Um dos fundamentos da política de juros altos do governo Luiz Inácio Lula da Silva -segundo o qual o crescimento econômico acelerado põe em risco o controle da inflação- foi contestado ontem nas vizinhanças do Palácio do Planalto, numa reunião organizada pelo ministro Guido Mantega (Planejamento).
Mantega convidou sete economistas de fora do governo para debater texto do seu assessor especial, Antonio Barros de Castro. Intitulado "A hipótese do crescimento rápido e sustentável", o documento questiona se a economia brasileira poderia ou não crescer aceleradamente sem alimentar a inflação.
As atas das últimas reuniões do Copom (Comitê de Política Monetária do Banco Central) vêm reiterando a preocupação com o rápido preenchimento da capacidade ociosa da economia, que teria chegado a um recorde histórico de 83,3% em agosto, de acordo com a CNI (Confederação Nacional da Indústria).
"A partir dos níveis de produção já atingidos, a política monetária precisa permanecer vigilante", diz a última ata do Copom, num sinal claro de que os juros vão continuar em alta.
"Embora algum arrefecimento espontâneo possa estar a caminho, os dados disponíveis não sugerem que seja intenso o bastante para preservar a compatibilidade entre a trajetória de metas de inflação e a velocidade de preenchimento da capacidade ociosa da economia", completa a ata.
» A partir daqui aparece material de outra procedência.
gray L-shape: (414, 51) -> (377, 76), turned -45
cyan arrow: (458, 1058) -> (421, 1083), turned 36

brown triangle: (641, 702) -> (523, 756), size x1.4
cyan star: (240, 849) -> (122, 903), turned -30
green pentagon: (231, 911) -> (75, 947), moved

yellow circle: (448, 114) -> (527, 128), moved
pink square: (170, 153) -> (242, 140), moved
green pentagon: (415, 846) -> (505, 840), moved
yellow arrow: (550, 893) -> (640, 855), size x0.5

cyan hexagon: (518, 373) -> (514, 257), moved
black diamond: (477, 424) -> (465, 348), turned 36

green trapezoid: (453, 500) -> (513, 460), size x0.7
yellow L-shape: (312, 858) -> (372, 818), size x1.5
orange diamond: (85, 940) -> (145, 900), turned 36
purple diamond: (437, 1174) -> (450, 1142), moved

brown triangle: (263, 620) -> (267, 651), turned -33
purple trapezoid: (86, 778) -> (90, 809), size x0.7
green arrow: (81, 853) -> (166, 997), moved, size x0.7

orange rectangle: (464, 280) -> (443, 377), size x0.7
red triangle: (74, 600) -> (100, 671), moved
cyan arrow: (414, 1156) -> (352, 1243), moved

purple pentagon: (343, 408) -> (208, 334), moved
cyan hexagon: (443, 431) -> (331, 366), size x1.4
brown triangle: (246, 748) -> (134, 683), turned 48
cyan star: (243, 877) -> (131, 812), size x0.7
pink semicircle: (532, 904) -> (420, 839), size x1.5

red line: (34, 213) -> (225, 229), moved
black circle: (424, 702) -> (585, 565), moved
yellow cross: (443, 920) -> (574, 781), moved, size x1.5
Com o cuidado de dizer que não se havia discutido a política monetária do governo, o chefe da assessoria econômica do Planejamento, Demian Fiocca, resumiu assim a avaliação majoritária na reunião de ontem: "Não há como afirmar peremptoriamente que a economia não pode crescer mais do que 3% ou 4%".
Barros de Castro chegou a classificar de "absolutamente impossível" determinar o chamado PIB potencial -o percentual a que o país pode crescer sem que haja pressões inflacionárias.
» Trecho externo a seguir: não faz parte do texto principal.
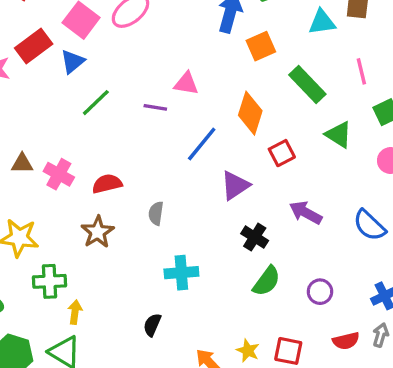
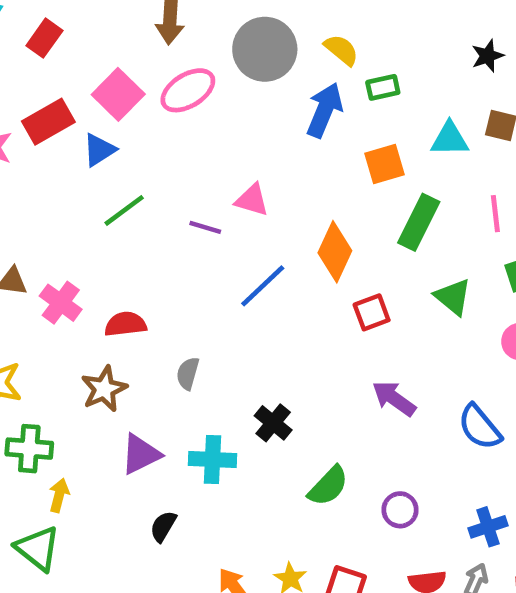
orange square: (261, 46) -> (384, 164), moved
green rectangle: (307, 84) -> (419, 222), turned 63
purple triangle: (235, 186) -> (141, 454), moved
black cross: (255, 237) -> (273, 423), moved

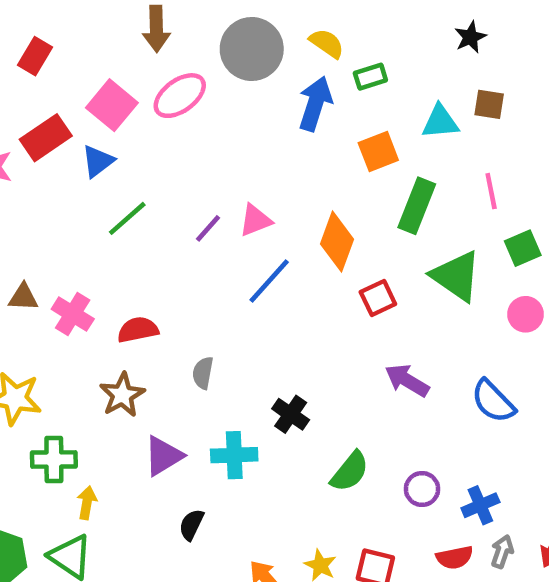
pink triangle: (252, 200) -> (255, 220), moved, turned -33
purple line: (205, 227) -> (208, 228), turned -60
green triangle: (453, 297) -> (456, 276), size x1.4
blue cross: (488, 527) -> (480, 505), moved

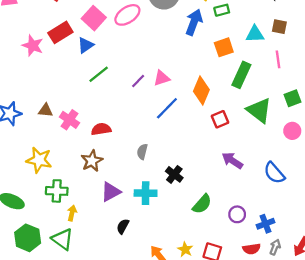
pink line: (491, 191) -> (278, 59), moved
gray semicircle: (203, 373) -> (142, 152), moved

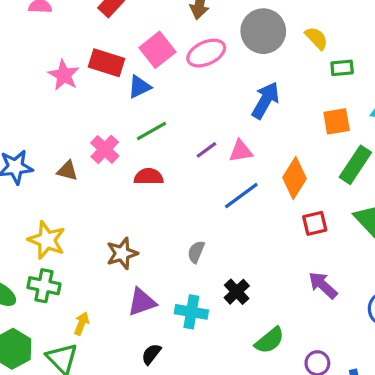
blue arrow: (194, 22) -> (266, 100), moved
red rectangle: (60, 32) -> (106, 63), turned 40
pink cross: (69, 120) -> (105, 149), moved
red semicircle: (101, 129) -> (149, 177), moved
green cross: (57, 191) -> (44, 286), moved

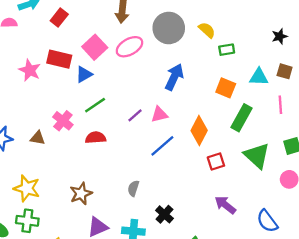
orange square: (337, 121) -> (226, 88), turned 36

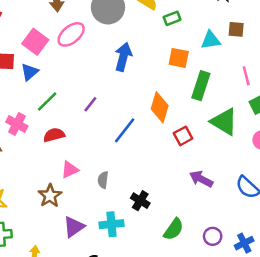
pink line: (280, 105) -> (246, 76), moved
pink triangle: (159, 114) -> (70, 170), moved

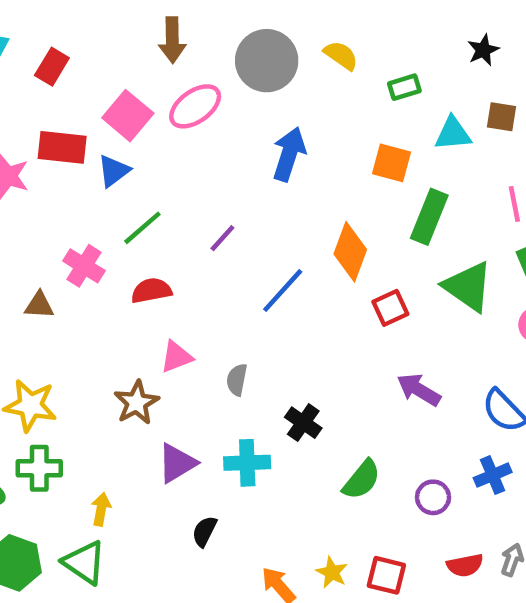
green rectangle: (172, 18) -> (404, 87), moved
blue cross: (244, 243) -> (493, 475), moved

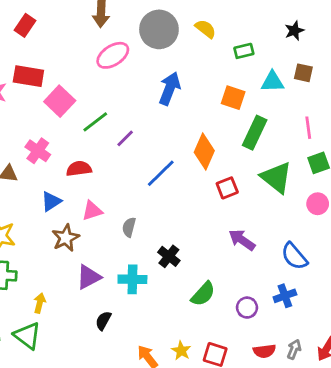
pink square: (128, 116) -> (60, 101), moved
blue triangle: (114, 171) -> (51, 201), moved
green line: (142, 228) -> (95, 122), moved

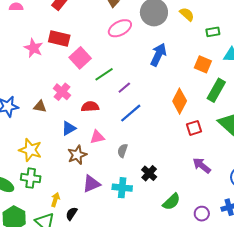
blue line: (161, 173) -> (131, 113), moved
black semicircle: (103, 321) -> (72, 214), moved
"São hipóteses heróicas sobre coisas que são quase subjetivas", avaliou, insistindo em que são "frágeis" os indicadores de capacidade ociosa.

Aperto fiscal
No documento que deu base ao debate de ontem, Castro afirma que, nos últimos 50 anos, "numerosas economias transitaram de situações de baixo ou nulo crescimento para a expansão rápida e sustentada". A maioria delas apelou para a desvalorização do câmbio, e só uma minoria, para as reformas econômicas.
A reunião de ontem foi a primeira de uma série, de acordo com os planos de Guido Mantega. Por ora, o debate segue sem conclusões, apesar da condenação a um aperto fiscal extra em 2005, que inibiria investimentos públicos, e da defesa de medidas de estímulo a investimentos em setores que estão próximos ao limite de sua capacidade, como os siderúrgico, de autopeças e de papel e celulose, sobretudo via redução dos tributos.
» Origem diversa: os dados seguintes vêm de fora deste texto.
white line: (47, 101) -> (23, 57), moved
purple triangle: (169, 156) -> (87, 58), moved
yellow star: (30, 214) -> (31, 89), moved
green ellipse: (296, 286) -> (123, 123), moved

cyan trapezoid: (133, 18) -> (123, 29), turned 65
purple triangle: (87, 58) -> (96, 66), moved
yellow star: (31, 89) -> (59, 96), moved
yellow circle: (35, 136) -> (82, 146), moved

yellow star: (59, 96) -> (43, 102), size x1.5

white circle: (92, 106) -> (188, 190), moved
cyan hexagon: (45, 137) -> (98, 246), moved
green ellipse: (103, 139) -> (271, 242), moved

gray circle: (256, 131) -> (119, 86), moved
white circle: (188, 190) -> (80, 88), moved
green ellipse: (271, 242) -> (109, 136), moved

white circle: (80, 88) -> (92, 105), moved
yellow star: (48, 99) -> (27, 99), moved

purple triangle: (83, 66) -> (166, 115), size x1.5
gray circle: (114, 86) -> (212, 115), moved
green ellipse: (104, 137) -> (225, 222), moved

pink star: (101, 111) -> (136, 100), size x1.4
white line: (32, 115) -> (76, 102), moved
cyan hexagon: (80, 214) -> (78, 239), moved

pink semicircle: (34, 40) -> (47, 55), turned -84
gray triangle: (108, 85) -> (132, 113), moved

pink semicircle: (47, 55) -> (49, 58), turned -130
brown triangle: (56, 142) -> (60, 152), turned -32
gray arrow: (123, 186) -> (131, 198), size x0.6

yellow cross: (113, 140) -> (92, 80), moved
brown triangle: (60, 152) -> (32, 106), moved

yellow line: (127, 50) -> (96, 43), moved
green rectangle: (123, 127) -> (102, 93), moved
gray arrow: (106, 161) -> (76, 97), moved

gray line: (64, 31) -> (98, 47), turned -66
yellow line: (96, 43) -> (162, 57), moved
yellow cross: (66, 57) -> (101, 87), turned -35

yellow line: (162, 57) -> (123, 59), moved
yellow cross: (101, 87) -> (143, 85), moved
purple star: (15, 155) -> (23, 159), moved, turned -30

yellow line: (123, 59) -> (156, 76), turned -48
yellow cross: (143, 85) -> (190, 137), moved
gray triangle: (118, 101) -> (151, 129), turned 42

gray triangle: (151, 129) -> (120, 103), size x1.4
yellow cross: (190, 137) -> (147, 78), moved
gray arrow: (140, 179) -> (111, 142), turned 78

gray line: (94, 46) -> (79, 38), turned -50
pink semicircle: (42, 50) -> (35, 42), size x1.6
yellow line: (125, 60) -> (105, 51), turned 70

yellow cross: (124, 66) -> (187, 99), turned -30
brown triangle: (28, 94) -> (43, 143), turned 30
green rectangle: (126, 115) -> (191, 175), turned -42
Para o ministro Guido Mantega, não é hora de discutir a mudança da meta de inflação para 2005, oficialmente de 4,5%. "Mesmo sendo apertada, a meta só deve ser mexida em última hipótese", avaliou o ministro.


Participaram do debate de ontem: Júlio Almeida, do Iedi (Instituto de Estudos para o Desenvolvimento Industrial), Antonio Correia de Lacerda, presidente da Sobeet (Sociedade Brasileira de Estudos de Empresas Transnacionais e da Globalização Econômica), Ricardo Bielschovsky, da Cepal (Comissão Econômica para América Latina e Caribe), Rogério Studart, diretor do Banco Interamericano de Desenvolvimento, João Sayad, vice-presidente do BID (Banco Interamericano de Desenvolvimento), e os professores Paulo Nogueira Batista Júnior, da FGV (Fundação Getúlio Vargas), e Nelson Henrique Barbosa Filho, da UFRJ (Universidade Federal do Rio de Janeiro).